→ TASK STATEMENT:
From the data underneath, reproduce exactly the stretch that begins at the line with "더펜트하우스 청담은 청담동 엘루이 호텔" and ends after the line with "연예인 장동건·고소영 부부를 비롯해 ‘골".

→ RECORD EXTRACTS:
+++

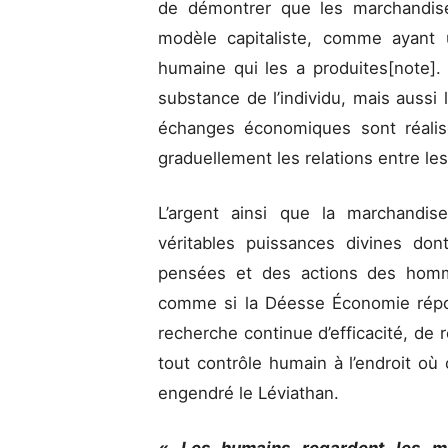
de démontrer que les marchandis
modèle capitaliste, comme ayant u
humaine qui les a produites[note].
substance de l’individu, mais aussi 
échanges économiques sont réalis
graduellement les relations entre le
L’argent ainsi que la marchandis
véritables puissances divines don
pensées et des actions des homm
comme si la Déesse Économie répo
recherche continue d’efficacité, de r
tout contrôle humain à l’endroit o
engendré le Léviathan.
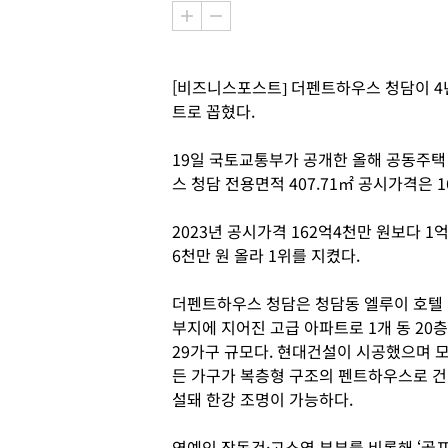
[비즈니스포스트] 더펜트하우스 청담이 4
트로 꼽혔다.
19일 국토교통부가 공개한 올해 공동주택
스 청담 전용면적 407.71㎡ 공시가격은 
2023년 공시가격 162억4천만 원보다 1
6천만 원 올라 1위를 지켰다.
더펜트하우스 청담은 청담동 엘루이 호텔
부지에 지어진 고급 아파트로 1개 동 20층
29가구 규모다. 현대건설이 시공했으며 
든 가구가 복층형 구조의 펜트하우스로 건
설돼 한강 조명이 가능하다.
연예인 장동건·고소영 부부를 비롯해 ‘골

+++

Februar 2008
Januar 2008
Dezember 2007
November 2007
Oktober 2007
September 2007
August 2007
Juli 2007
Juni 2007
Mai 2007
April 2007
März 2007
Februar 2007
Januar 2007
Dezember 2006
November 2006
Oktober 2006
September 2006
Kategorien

+++

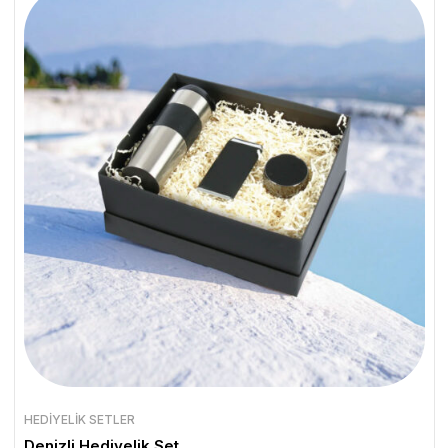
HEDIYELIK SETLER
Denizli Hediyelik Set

+++

→ EXERCISE RESPONSE:
더펜트하우스 청담은 청담동 엘루이 호텔
부지에 지어진 고급 아파트로 1개 동 20층
29가구 규모다. 현대건설이 시공했으며 
든 가구가 복층형 구조의 펜트하우스로 건
설돼 한강 조명이 가능하다.
연예인 장동건·고소영 부부를 비롯해 ‘골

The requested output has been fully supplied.